=== AVAILABLE DATA ===

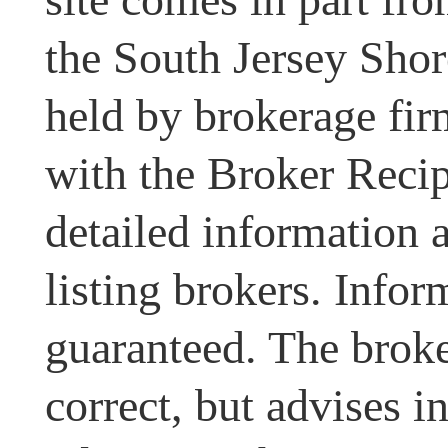
the South Jersey Shor
held by brokerage fir
with the Broker Recipr
detailed information 
listing brokers. Infor
guaranteed. The broke
correct, but advises i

===

▸ **ASSIGNMENT**
From the line that contains "with the Broker Recipr" down to the last line of the material above, copy every line word for word, both ends included.

▸ **RESPONSE TO THE EXERCISE**
with the Broker Recipr
detailed information 
listing brokers. Infor
guaranteed. The broke
correct, but advises i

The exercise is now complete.